An exact transcription of each entry below is required, without any pictures.

◇ ◇ ◇ ◇ ◇ ◇ ◇

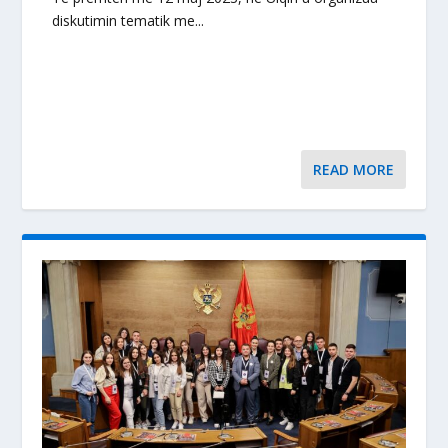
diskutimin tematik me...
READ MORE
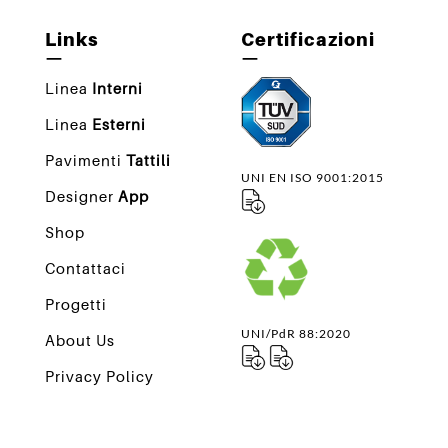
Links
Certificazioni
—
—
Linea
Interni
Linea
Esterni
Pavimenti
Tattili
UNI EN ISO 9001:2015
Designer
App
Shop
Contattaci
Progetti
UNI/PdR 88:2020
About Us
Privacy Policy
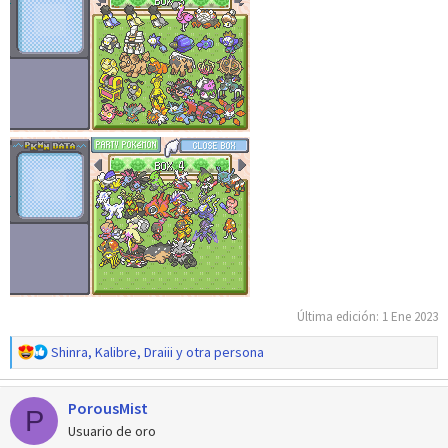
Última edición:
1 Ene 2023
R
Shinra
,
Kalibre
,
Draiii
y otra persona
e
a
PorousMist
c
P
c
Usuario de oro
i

◇ ◇ ◇ ◇ ◇ ◇ ◇

## Expected answer
diskutimin tematik me...
READ MORE
Links
Certificazioni
—
—
Linea
Interni
Linea
Esterni
Pavimenti
Tattili
UNI EN ISO 9001:2015
Designer
App
Shop
Contattaci
Progetti
UNI/PdR 88:2020
About Us
Privacy Policy
Última edición:
1 Ene 2023
R
Shinra
,
Kalibre
,
Draiii
y otra persona
e
a
PorousMist
c
P
c
Usuario de oro
i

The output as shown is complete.